'''

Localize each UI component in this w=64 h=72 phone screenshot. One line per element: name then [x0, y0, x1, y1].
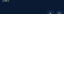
button[interactable]: A — [47, 10, 54, 18]
staticText: B — [58, 12, 61, 17]
button[interactable]: B — [56, 10, 63, 18]
staticText: 9:41 — [2, 0, 9, 2]
staticText: A — [49, 12, 52, 17]
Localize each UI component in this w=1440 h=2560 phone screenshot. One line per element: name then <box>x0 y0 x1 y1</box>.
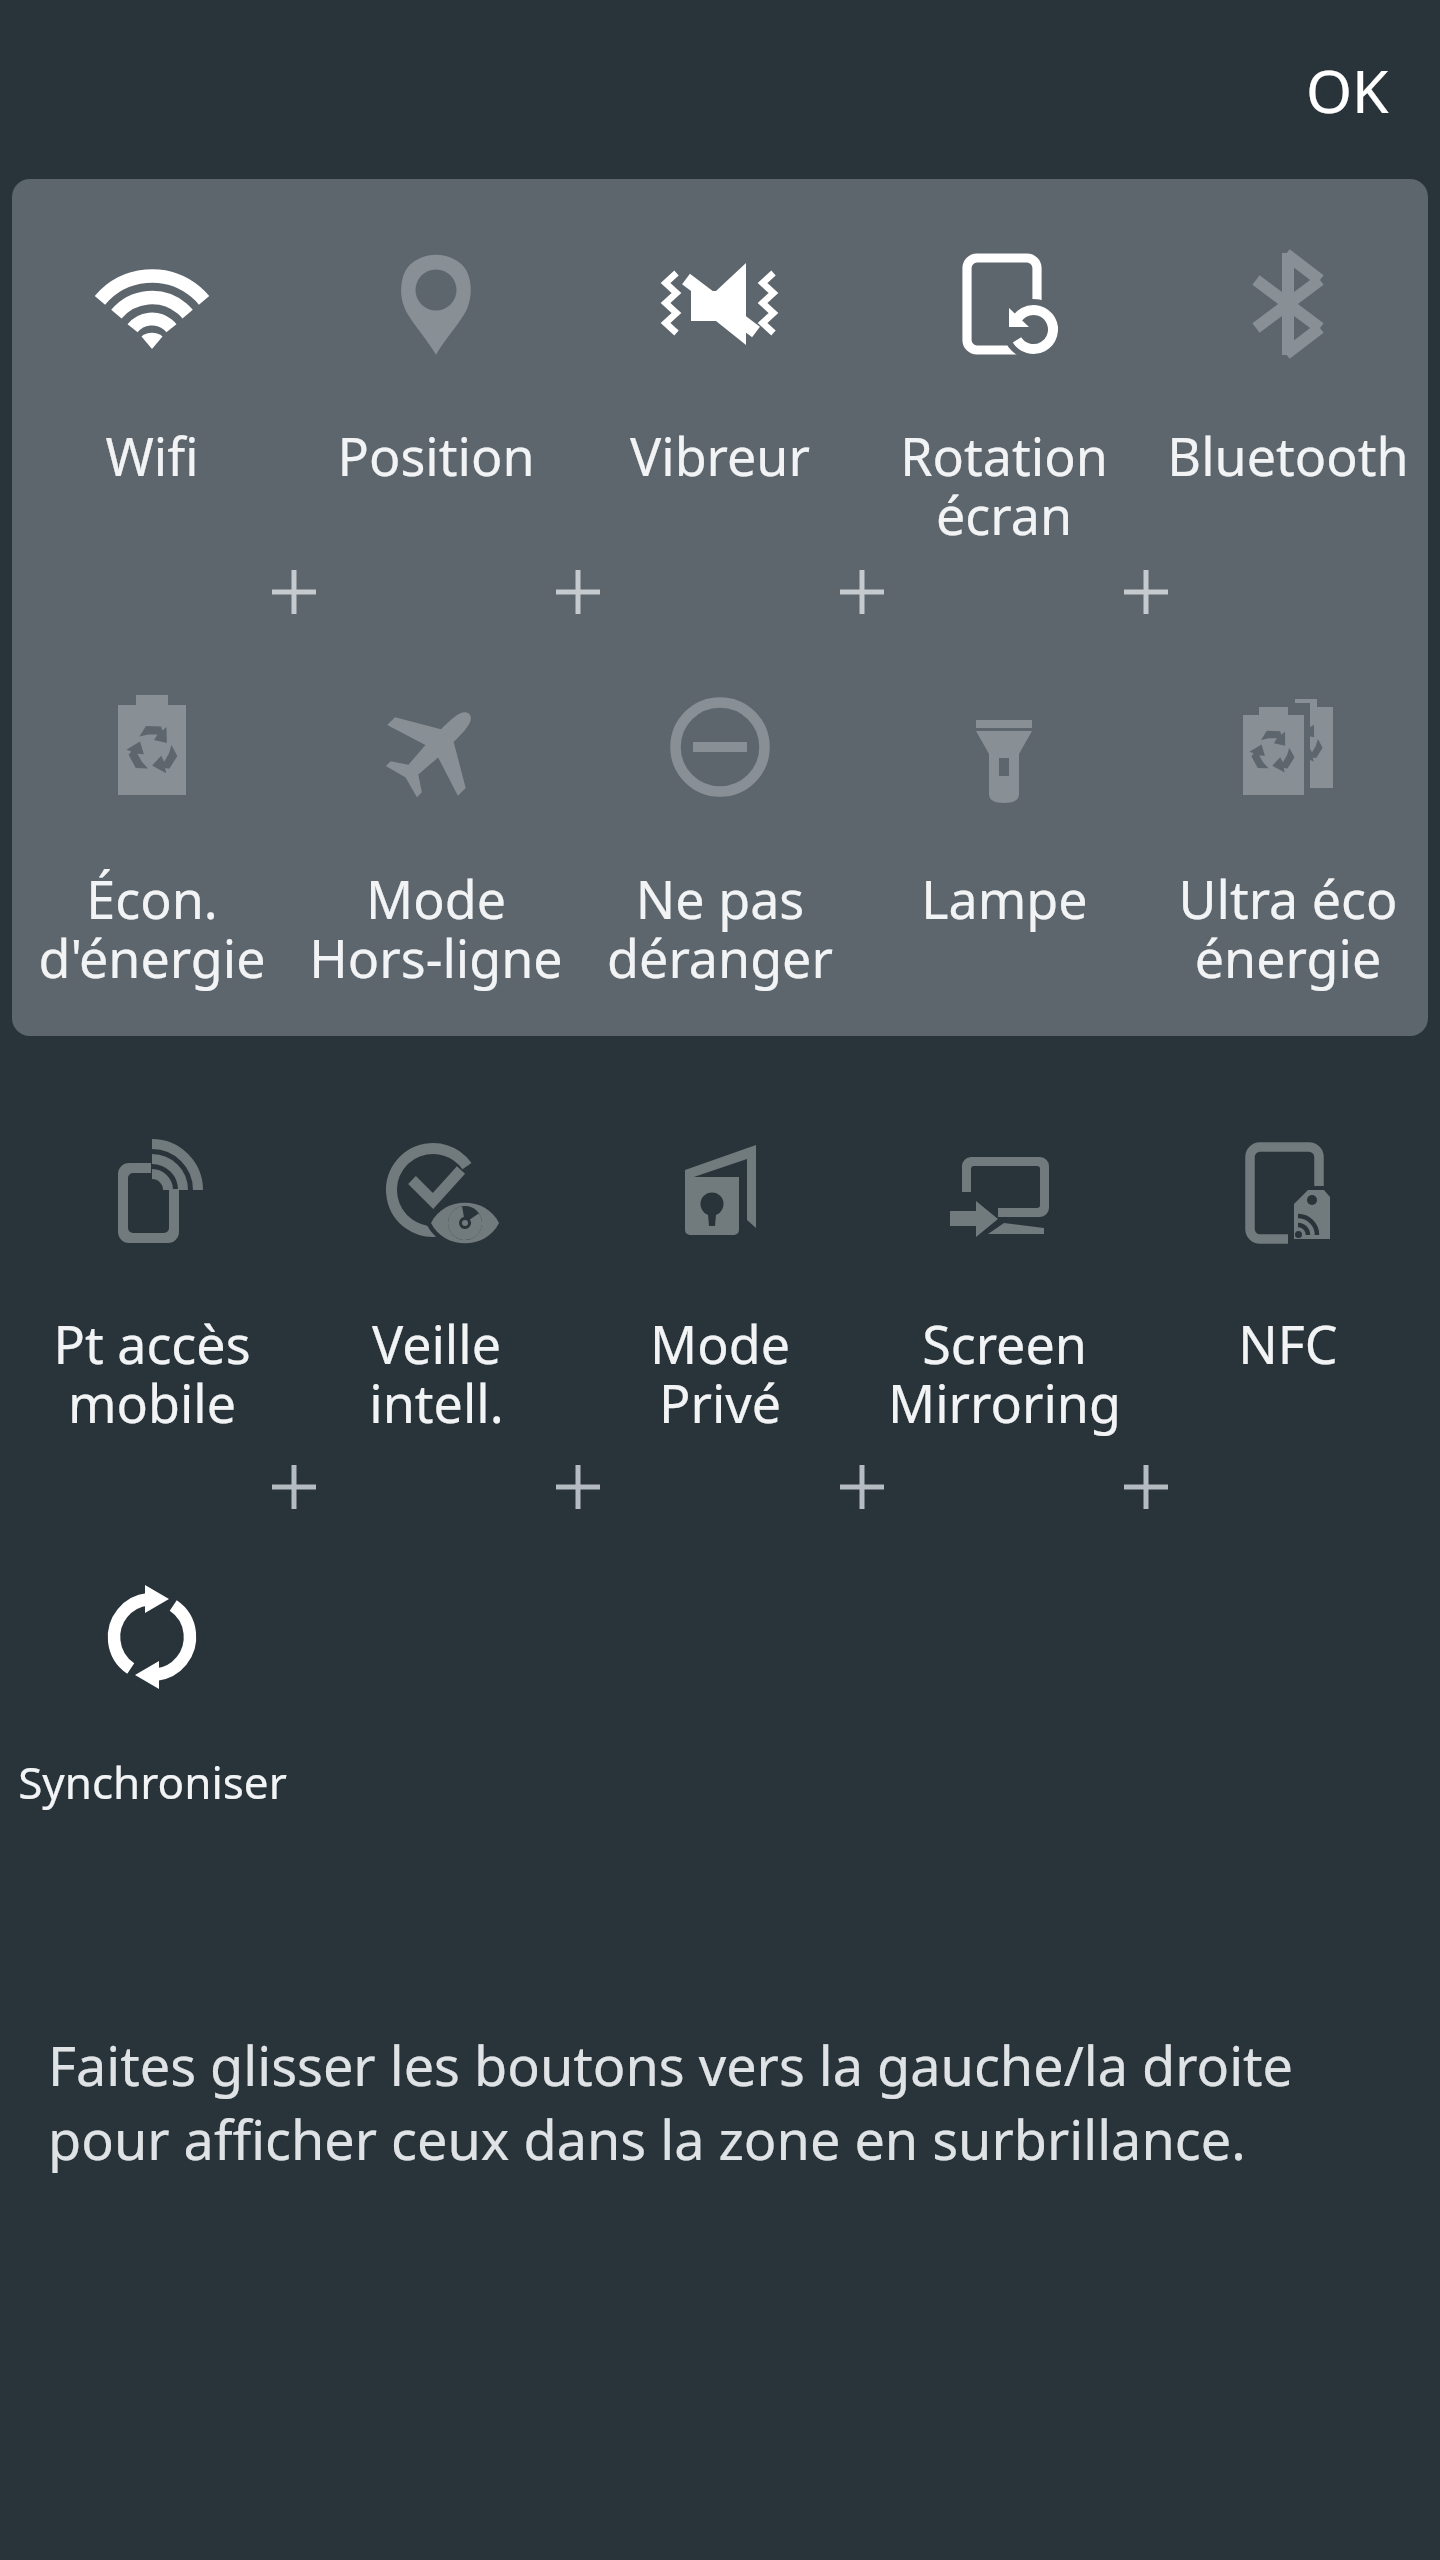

'''

Problem: Excluding the pictures, transcribe each entry above word for word.

Response to the exercise:
Localize each UI component in this w=64 h=72 phone screenshot. One line per element: name then [x0, y0, x1, y1].
button[interactable]: A — [47, 10, 54, 18]
staticText: B — [58, 12, 61, 17]
button[interactable]: B — [56, 10, 63, 18]
staticText: 9:41 — [2, 0, 9, 2]
staticText: A — [49, 12, 52, 17]
Localize each UI component in this w=1440 h=2560 phone screenshot. One line per element: name then <box>x0 y0 x1 y1</box>.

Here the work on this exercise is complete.